Although the talk of coup and countercoup is loose, it could still be significant. For a parallel in American history when talk of two or more coups circulated, one could turn to Abraham Lincoln’s election and inauguration, another time of deeply divided loyalties. Then as now, such talk cannot be simply dismissed because no one can be sure how deep the fault lines go, and which are active or about to become active. Still, there was no coup even then.
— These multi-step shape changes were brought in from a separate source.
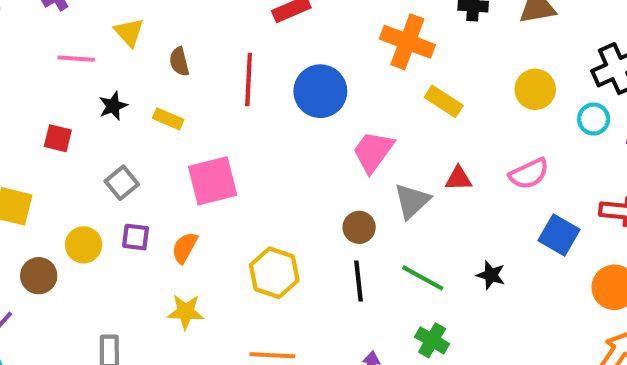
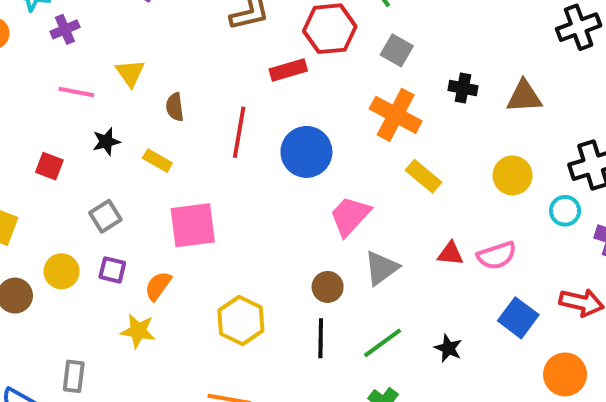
red triangle: (459, 179) -> (451, 254), moved
green line: (423, 278) -> (383, 343), turned -72
yellow star: (186, 312) -> (138, 331), moved

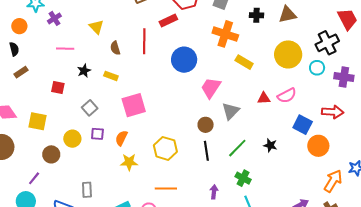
yellow triangle: (130, 73) -> (96, 27), moved
red line: (239, 132) -> (144, 41), moved
yellow circle: (513, 175) -> (288, 54), size x1.4
yellow star: (138, 331) -> (129, 162), moved
orange circle: (565, 374) -> (318, 146), moved

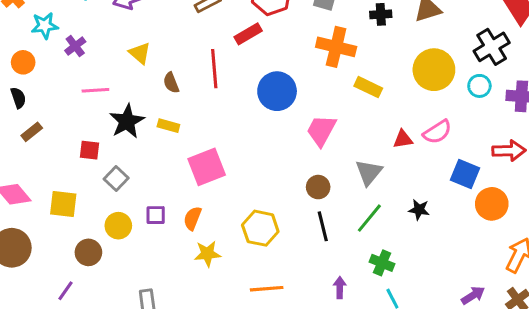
black star: (84, 71) -> (127, 121), size x1.6
gray square: (90, 108) -> (116, 179), moved
gray triangle: (231, 111) -> (369, 172), moved

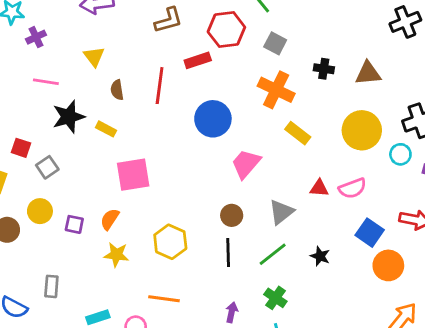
red square: (90, 150) -> (21, 148), moved
purple square: (156, 215) -> (74, 224), moved

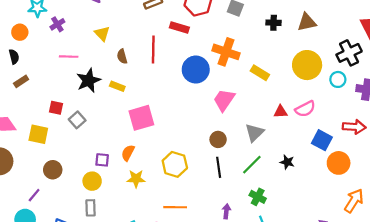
red rectangle: (198, 60) -> (179, 27), turned 42
orange cross: (276, 90) -> (226, 52), moved
yellow circle: (40, 211) -> (92, 181), moved

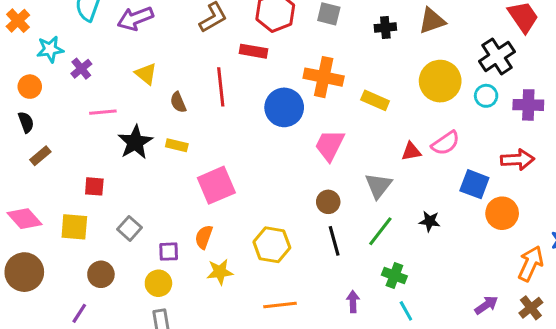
gray square: (77, 120) -> (129, 228), moved

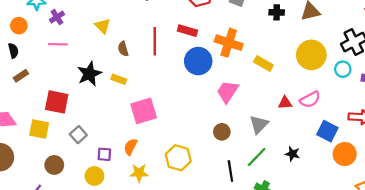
red rectangle: (254, 51) -> (187, 31), moved
pink line: (103, 112) -> (58, 44), moved
red square: (94, 186) -> (57, 102), size x1.6
black line: (334, 241) -> (230, 171), moved

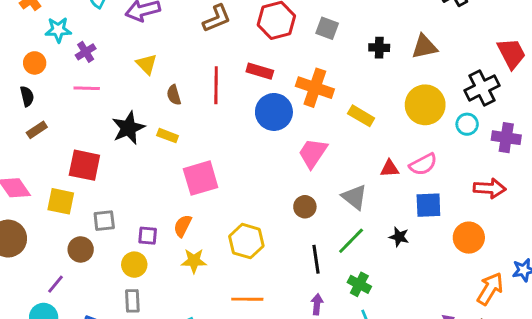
gray triangle: (259, 124) -> (354, 197), turned -36
blue square: (327, 131) -> (428, 205), moved, turned -30
gray square: (78, 135) -> (104, 221), moved, turned 35

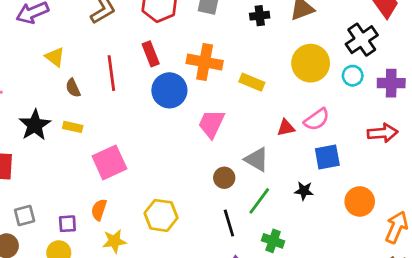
yellow triangle: (147, 64) -> (55, 57), moved
red rectangle: (260, 71) -> (151, 54), turned 60
brown circle: (305, 207) -> (224, 178), moved
orange circle: (469, 238) -> (360, 201), moved

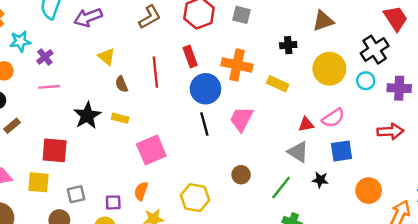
black cross: (260, 16) -> (288, 45), moved
gray triangle: (257, 159) -> (298, 152), moved
brown circle: (224, 178) -> (241, 175), moved
black line: (229, 223) -> (204, 124), moved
The old Constitution came laden with safeguards against sudden political movements and tyrannical assaults, but that Constitution is not so healthy anymore. Separation of powers, checks and balances, and its other “auxiliary precautions” looked increasingly anachronistic and unnecessary to American progressives in the last century. Franklin Roosevelt declared that for advanced countries the threat of political tyranny had effectively been abolished. Popular will itself, coaxed along by history and hemmed in by the administrative state and its leadership elite, ought to be increasingly rational. The judiciary would deliver civil and other rights to whatever discrete and insular minorities were left behind.

Who needed limited government? By removing the old tripwires, progressives inadvertently left the system increasingly vulnerable to elite thrusts and popular parries. No wonder today’s progressives fear, and contemplate, coups. This year’s news is a welcome reminder that we’re not doomed to live among coups, that the rules of the game are still valid, and that you win some and you lose some.